Stored data entries:
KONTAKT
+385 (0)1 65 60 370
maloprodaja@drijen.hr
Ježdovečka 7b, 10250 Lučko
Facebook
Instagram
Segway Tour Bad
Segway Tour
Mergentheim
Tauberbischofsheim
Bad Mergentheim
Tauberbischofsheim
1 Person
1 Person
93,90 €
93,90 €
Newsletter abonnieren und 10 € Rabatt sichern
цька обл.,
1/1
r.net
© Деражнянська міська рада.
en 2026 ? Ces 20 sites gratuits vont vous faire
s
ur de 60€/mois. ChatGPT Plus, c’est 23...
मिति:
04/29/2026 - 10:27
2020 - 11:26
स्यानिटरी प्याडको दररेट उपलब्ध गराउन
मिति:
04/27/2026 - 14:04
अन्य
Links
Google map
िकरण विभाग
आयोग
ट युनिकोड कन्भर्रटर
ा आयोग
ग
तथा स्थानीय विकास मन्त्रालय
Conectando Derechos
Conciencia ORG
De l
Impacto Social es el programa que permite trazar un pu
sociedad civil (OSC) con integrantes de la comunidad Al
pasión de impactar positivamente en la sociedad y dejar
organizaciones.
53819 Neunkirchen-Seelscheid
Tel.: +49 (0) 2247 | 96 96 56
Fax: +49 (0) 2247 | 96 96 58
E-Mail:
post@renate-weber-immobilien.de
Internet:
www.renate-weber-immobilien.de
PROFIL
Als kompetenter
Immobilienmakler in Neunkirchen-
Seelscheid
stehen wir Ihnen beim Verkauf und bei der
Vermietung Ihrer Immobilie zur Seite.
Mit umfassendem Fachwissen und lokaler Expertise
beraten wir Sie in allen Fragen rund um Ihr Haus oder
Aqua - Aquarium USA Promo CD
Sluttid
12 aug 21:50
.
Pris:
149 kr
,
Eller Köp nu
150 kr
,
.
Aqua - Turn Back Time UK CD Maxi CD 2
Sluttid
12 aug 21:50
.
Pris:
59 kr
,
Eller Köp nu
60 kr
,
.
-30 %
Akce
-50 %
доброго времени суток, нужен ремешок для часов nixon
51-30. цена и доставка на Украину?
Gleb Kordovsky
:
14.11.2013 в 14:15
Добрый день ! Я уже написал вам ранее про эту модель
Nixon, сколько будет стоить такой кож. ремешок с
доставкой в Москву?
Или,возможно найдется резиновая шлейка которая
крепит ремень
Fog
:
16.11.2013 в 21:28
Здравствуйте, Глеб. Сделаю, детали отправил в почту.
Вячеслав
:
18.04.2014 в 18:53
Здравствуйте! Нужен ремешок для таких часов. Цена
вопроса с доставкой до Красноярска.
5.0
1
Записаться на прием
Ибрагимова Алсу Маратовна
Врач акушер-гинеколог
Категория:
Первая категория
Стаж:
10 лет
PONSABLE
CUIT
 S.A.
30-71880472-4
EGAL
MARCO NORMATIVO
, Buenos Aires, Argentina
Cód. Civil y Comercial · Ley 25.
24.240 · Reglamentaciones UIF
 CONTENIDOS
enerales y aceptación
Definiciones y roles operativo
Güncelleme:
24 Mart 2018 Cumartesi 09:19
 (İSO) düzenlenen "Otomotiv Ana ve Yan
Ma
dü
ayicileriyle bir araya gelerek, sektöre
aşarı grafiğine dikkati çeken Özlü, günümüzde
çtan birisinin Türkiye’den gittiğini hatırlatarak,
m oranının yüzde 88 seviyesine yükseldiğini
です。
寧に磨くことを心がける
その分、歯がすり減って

> _Aim of the exercise_
The expected answer is one number: how many lines above contain "Neunkirchen".

> _Response box_
2